**Material provided**
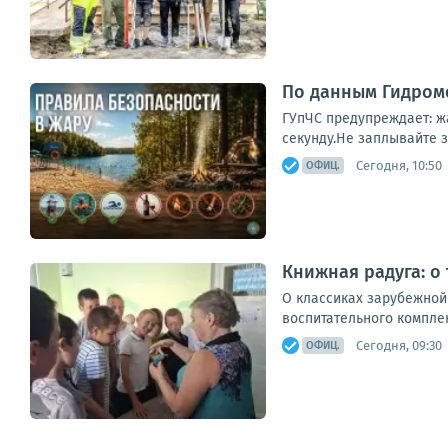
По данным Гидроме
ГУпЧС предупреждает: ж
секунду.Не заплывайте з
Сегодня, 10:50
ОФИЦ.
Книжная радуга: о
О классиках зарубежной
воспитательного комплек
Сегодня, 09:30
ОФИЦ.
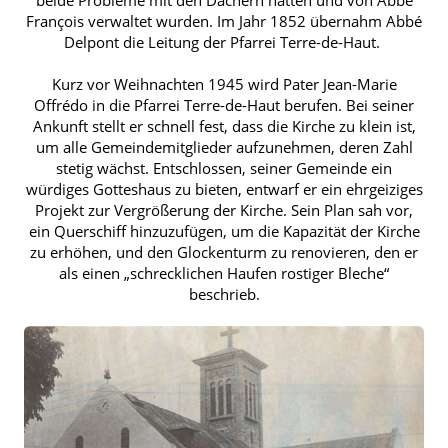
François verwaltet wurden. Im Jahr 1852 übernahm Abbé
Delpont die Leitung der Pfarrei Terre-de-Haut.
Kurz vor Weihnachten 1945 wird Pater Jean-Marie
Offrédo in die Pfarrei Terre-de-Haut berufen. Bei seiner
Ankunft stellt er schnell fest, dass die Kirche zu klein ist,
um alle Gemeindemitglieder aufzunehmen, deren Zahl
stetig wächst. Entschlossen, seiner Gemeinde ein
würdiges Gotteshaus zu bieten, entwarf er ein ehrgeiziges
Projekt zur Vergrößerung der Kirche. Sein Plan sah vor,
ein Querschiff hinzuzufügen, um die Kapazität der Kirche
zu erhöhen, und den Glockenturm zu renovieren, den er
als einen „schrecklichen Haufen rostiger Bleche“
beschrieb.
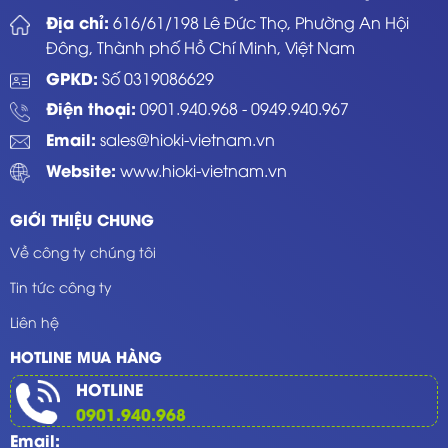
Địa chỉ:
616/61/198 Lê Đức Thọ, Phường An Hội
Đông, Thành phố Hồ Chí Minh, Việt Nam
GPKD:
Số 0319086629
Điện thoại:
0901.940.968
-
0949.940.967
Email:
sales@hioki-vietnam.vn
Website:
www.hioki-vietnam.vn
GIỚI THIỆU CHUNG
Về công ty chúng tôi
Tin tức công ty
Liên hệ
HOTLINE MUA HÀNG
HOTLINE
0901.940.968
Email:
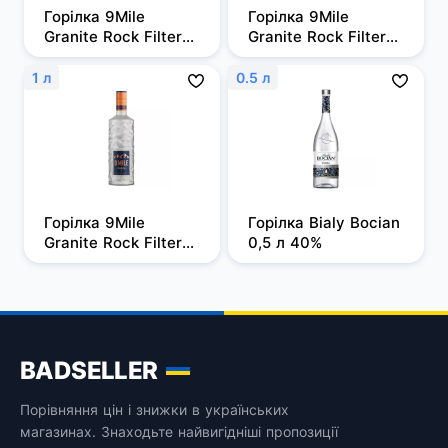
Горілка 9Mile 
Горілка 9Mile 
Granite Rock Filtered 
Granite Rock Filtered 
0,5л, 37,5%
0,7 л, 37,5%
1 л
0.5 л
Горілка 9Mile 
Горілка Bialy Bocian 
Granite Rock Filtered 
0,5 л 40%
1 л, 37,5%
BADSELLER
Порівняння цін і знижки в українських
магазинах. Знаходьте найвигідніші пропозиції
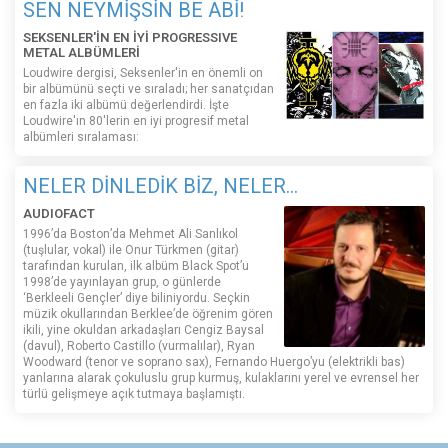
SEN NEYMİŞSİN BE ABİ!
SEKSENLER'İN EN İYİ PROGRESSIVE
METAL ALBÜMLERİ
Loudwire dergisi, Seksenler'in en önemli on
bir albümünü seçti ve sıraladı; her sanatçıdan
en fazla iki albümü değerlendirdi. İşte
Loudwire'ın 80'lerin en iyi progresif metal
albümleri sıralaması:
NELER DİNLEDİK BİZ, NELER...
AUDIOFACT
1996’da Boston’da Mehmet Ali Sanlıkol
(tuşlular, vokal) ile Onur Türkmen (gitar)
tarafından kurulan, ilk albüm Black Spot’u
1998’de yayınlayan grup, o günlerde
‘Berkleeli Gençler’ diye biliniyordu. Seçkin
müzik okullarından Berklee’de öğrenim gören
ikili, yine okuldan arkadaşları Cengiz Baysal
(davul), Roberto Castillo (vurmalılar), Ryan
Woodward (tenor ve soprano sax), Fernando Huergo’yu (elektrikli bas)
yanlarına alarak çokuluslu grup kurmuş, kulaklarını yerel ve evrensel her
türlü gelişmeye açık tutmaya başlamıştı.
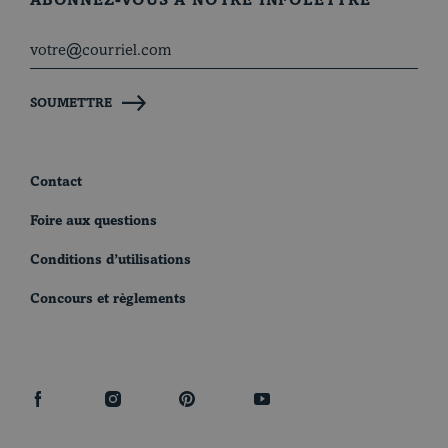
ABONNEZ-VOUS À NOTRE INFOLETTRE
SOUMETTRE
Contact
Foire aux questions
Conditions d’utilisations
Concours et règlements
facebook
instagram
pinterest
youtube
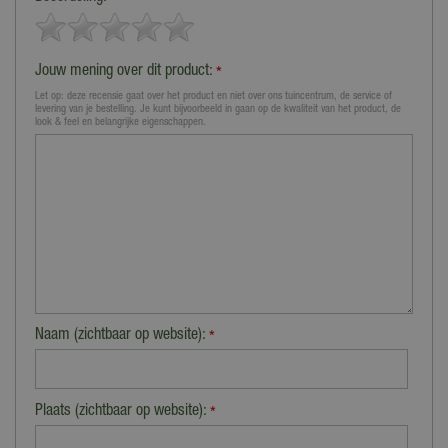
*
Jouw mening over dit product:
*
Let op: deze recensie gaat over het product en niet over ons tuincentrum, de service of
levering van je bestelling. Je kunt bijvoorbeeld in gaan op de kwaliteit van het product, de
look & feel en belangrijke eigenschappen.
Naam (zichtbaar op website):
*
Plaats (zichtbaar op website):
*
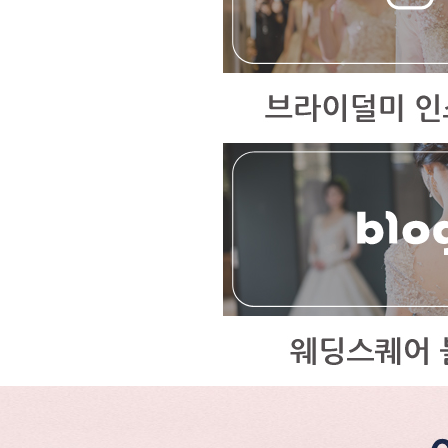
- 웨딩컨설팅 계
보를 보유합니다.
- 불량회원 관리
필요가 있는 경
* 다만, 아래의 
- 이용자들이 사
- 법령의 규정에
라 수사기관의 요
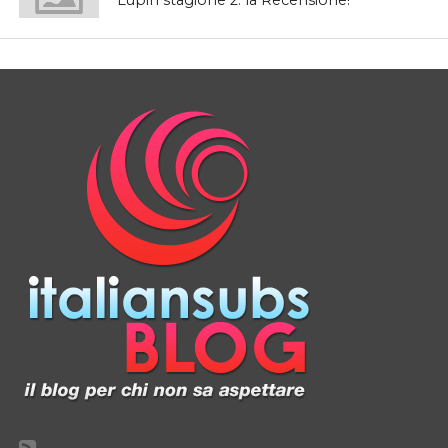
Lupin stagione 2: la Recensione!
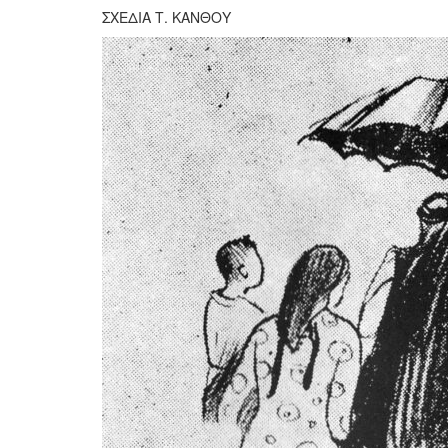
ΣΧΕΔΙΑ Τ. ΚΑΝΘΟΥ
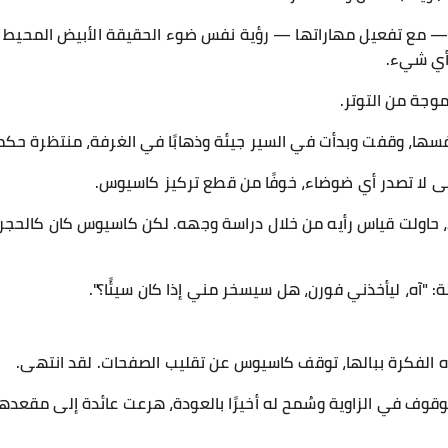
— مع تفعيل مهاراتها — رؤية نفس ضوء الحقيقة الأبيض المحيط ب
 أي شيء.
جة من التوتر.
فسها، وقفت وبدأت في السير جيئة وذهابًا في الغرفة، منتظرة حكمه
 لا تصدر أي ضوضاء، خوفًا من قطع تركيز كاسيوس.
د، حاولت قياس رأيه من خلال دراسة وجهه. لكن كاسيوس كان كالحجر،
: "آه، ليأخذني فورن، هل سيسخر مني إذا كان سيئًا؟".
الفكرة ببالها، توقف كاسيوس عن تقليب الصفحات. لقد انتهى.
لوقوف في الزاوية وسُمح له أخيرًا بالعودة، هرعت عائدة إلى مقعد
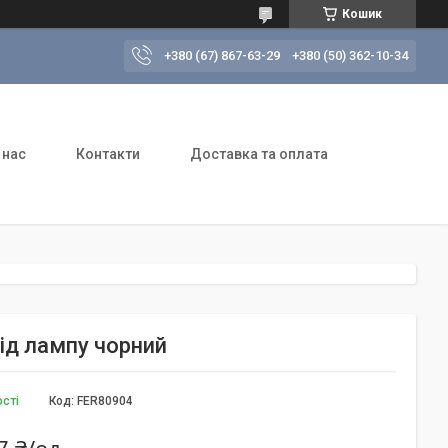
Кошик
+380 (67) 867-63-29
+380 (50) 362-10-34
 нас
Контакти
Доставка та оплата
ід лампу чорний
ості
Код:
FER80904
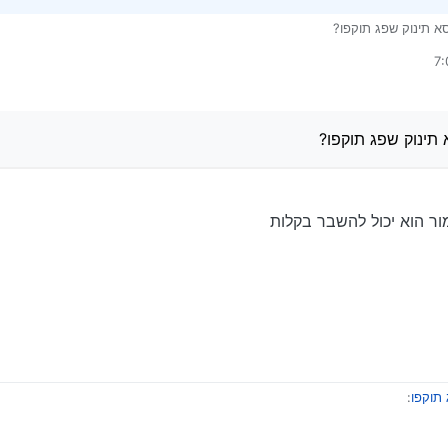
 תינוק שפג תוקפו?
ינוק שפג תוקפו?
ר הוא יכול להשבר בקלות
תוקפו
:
...
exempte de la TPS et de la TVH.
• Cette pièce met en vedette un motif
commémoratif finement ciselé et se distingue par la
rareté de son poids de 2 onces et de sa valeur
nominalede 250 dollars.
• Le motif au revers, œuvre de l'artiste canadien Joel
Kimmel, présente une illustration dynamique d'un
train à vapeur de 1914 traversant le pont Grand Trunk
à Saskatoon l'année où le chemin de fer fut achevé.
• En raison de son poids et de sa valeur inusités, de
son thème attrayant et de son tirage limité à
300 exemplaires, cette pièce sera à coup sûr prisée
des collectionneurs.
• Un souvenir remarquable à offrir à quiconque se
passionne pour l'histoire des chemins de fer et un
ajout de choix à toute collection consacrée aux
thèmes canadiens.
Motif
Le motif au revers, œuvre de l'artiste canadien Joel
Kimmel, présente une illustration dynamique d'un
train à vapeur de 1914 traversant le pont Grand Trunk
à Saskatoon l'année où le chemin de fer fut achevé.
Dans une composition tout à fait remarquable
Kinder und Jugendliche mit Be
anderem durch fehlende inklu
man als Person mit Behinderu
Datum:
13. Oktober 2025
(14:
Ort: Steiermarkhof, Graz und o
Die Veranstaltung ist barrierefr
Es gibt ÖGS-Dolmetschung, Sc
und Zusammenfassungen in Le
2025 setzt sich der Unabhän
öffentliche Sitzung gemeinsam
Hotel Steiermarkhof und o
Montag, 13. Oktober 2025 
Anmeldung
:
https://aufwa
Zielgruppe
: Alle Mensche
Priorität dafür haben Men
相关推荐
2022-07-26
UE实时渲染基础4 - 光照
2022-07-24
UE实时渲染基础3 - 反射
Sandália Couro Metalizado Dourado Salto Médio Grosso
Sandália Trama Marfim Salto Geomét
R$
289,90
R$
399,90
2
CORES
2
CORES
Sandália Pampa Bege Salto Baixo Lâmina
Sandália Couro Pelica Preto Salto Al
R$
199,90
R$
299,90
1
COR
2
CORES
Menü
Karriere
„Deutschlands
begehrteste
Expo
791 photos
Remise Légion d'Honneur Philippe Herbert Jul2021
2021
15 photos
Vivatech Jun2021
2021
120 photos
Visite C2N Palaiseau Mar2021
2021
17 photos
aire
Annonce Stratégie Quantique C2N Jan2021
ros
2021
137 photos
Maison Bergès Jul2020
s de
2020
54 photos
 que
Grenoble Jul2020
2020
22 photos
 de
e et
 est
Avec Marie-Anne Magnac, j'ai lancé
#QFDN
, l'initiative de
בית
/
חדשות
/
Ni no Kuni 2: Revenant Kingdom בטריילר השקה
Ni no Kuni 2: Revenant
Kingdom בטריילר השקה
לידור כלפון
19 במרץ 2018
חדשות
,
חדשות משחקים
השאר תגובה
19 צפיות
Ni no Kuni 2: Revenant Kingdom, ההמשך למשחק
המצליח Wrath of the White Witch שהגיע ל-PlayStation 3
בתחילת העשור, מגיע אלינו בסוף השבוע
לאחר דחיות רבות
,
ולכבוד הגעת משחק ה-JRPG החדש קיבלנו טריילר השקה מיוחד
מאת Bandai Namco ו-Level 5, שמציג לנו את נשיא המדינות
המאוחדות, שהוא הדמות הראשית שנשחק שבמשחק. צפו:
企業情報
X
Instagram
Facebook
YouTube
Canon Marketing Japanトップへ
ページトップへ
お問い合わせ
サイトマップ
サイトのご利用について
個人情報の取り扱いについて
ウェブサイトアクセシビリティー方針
* * *
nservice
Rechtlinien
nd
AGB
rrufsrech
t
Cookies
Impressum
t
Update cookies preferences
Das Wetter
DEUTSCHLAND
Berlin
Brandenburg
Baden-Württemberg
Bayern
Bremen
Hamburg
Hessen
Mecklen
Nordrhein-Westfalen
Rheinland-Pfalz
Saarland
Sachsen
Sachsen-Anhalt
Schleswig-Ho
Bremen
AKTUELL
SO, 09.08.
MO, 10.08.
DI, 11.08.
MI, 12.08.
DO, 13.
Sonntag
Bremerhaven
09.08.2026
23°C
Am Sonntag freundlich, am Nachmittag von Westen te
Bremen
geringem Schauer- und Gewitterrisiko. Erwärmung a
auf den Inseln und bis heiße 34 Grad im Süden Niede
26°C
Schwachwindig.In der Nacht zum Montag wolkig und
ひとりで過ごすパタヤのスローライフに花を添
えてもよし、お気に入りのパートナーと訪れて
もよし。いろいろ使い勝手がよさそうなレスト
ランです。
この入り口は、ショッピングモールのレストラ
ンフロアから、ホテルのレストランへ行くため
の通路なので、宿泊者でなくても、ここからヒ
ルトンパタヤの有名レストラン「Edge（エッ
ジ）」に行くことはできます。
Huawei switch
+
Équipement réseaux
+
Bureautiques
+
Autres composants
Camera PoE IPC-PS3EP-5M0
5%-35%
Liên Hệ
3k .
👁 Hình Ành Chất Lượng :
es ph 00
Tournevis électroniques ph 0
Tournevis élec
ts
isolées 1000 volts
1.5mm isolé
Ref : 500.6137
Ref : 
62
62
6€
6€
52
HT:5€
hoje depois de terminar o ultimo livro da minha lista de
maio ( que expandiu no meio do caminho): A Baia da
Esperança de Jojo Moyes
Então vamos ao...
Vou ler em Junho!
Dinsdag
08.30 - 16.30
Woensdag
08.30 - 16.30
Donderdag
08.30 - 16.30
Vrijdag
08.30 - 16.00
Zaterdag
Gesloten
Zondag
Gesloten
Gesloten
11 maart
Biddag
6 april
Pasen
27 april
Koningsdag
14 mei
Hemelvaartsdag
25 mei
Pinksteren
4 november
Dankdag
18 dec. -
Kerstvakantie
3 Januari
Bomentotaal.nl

**Task details**
All that belongs in your answer is the stretch of entries above from the line with "bir albümünü seçti" through the line with "yanlarına alarak çokuluslu", printed exactly.

**Solution**
bir albümünü seçti ve sıraladı; her sanatçıdan
en fazla iki albümü değerlendirdi. İşte
Loudwire'ın 80'lerin en iyi progresif metal
albümleri sıralaması:
NELER DİNLEDİK BİZ, NELER...
AUDIOFACT
1996’da Boston’da Mehmet Ali Sanlıkol
(tuşlular, vokal) ile Onur Türkmen (gitar)
tarafından kurulan, ilk albüm Black Spot’u
1998’de yayınlayan grup, o günlerde
‘Berkleeli Gençler’ diye biliniyordu. Seçkin
müzik okullarından Berklee’de öğrenim gören
ikili, yine okuldan arkadaşları Cengiz Baysal
(davul), Roberto Castillo (vurmalılar), Ryan
Woodward (tenor ve soprano sax), Fernando Huergo’yu (elektrikli bas)
yanlarına alarak çokuluslu grup kurmuş, kulaklarını yerel ve evrensel her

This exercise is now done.